What is less apparent, but equally important, is the downstream impact this loyalty has on operational efficiency in this era of value-based care. One Medical’s Sept 2021 acquisition of Iora Health and resulting success validated One Medical’s model for scaling care in both fee for service and value-based models, as nearly 80% of the patients they absorbed from Iora were   risk-based. One Medical subsequently demonstrated that delivering a high-touch, positive patient experience benefits all models of care. The two trains, often thought to run headlong into each other, can indeed be parallel tracked. By making it easy for patients to seek out and access care, especially the type of preventive care and interventions that close care gaps and prevent worse-case outcomes, One Medical delivers better care generating better outcomes at lower cost.

Convenient, Accessible and Efficient Healthcare

Health system leaders worried about what Amazon does next – buy a hospital? buy a health plan? – are better served focusing on what Amazon just did. More specifically, what they just paid for. The One Medical acquisition demonstrates that Amazon is all-in on making the patient experience more convenient; and that, even beyond convenience, Amazon is now heavily invested in steering patients towards high-quality, low-cost healthcare that they can now very efficiently deliver. They are betting heavy that, by melding a membership model with appointment demand management and underpinning it with technology that makes omnichannel communication, navigation and engagement broadly effective, this time they can reinvent healthcare for real.

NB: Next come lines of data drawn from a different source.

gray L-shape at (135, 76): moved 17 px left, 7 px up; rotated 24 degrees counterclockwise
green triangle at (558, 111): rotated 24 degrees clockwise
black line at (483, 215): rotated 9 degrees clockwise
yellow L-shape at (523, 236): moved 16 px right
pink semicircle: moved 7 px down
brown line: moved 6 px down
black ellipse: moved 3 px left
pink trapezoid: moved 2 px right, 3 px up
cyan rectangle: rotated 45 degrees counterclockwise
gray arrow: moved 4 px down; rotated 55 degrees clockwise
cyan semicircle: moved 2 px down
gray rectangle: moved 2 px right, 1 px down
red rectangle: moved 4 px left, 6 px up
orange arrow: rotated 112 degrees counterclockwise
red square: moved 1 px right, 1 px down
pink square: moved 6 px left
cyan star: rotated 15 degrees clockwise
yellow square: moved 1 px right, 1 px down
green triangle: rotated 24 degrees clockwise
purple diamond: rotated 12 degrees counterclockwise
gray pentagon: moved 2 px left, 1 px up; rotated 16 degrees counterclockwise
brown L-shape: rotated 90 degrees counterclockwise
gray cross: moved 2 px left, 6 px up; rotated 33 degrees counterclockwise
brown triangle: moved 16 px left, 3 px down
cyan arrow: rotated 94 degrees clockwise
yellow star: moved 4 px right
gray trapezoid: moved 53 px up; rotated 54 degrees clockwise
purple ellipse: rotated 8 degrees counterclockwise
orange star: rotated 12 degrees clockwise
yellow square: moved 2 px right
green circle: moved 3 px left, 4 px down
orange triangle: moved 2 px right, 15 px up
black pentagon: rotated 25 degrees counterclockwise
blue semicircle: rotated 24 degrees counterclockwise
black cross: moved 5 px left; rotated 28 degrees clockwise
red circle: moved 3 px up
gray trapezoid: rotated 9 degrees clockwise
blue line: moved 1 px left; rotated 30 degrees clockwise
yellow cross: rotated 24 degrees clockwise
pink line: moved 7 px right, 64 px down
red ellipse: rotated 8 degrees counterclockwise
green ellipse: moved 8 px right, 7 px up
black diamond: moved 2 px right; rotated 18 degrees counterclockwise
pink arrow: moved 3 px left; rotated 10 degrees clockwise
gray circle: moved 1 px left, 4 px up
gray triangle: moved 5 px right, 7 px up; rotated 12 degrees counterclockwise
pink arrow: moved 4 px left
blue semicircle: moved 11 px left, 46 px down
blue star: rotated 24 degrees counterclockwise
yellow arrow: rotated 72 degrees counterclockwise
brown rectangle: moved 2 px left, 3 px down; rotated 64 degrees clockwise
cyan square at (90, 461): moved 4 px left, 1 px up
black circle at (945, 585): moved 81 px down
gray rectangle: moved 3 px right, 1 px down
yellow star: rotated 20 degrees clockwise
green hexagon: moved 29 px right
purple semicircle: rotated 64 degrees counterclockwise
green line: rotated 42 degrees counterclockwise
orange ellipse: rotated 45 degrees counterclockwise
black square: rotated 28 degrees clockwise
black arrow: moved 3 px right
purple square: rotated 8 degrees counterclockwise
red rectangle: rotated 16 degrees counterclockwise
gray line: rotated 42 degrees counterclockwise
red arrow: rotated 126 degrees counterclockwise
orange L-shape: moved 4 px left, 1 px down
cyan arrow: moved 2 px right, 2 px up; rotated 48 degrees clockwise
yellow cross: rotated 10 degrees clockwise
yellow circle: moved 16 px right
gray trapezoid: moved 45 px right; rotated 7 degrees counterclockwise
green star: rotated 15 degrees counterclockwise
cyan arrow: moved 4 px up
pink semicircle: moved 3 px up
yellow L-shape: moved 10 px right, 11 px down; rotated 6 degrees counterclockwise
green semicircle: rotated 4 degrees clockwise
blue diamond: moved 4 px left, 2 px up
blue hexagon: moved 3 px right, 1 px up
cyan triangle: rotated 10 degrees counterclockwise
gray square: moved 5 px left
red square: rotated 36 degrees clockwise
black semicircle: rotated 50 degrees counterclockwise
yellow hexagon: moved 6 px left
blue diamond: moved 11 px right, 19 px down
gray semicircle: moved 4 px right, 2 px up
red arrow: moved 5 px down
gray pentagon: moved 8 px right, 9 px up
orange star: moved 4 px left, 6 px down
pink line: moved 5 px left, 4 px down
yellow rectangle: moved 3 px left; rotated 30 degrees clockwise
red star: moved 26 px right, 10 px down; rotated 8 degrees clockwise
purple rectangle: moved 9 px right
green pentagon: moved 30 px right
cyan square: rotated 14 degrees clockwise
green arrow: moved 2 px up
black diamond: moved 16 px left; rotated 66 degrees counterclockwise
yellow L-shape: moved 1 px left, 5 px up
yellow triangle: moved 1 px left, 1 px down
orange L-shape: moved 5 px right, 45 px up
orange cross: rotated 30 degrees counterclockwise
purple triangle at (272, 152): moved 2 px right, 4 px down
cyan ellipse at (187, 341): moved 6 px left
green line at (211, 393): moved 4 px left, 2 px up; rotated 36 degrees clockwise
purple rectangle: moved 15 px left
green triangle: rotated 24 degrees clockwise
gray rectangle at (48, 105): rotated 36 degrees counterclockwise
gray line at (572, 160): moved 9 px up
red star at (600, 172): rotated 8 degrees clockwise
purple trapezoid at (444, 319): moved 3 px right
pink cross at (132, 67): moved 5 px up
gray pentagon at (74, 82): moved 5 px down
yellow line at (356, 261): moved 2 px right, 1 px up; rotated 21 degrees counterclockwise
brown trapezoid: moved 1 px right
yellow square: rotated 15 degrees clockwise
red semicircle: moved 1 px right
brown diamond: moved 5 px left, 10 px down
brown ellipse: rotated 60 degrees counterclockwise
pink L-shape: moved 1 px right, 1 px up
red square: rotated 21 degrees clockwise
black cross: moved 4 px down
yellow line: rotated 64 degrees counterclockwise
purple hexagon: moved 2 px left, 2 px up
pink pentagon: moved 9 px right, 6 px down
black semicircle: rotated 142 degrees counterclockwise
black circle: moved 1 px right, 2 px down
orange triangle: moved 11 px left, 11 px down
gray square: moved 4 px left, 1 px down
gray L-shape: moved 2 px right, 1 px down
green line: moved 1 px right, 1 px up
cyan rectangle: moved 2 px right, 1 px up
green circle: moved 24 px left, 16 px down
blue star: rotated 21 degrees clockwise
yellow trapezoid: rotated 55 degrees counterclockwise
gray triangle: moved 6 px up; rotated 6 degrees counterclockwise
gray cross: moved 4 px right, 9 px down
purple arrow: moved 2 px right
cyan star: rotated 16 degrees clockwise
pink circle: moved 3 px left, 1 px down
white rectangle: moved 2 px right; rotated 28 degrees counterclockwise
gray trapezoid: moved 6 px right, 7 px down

How do Hospitals Defend their Business?

For hospitals already under siege, the time to arm up to keep your patients is now. You are in the thick of it as the competition is getting smarter and stronger. Amazon will be working hard to take your patients if you don’t work harder and smarter to keep them. There are countless examples of markets Amazon has already taken over, going all the way back to booksellers.

In fact, in a national market research study conducted by Upfront Healthcare and Ipsos, more than half of respondents under age 45 agreed, “Amazon knows me better than my doctor knows me,” which should alarm any healthcare executives looking to protect or grow their market share.

Despite the hundreds of millions of dollars so many healthcare systems have allocated to EMRs, and the additional investments made in CRMs, the average patient still experiences a great deal of frustration scheduling care, communicating with providers to get questions answered, and receiving personalized, relevant health information in a timely manner. Having an EMR and patient portal is not a strategy. Having an industry agnostic CRM is not a strategy. Sending text messages is not a strategy. Activating and retaining patients through personalized and proactive omnichannel communication and convenient omnichannel delivery models? Now, that is a strategy.

Personalization not only provides a superior patient experience and greater results, it’s a defense against incursion by innovative, consumer-centric companies who are gaining a foothold in the healthcare arena. Companies that have based their success on understanding consumer needs and preferences – not only Amazon but CVS and Walmart – threaten to disrupt traditional healthcare and eat into providers’ market share. Fortunately, Upfront’s patient engagement platform uses the same consumer science that these retailers use to personalize patient engagement and motivate desired behaviors.

Patients will not wait months to be seen in the future. Time to get going.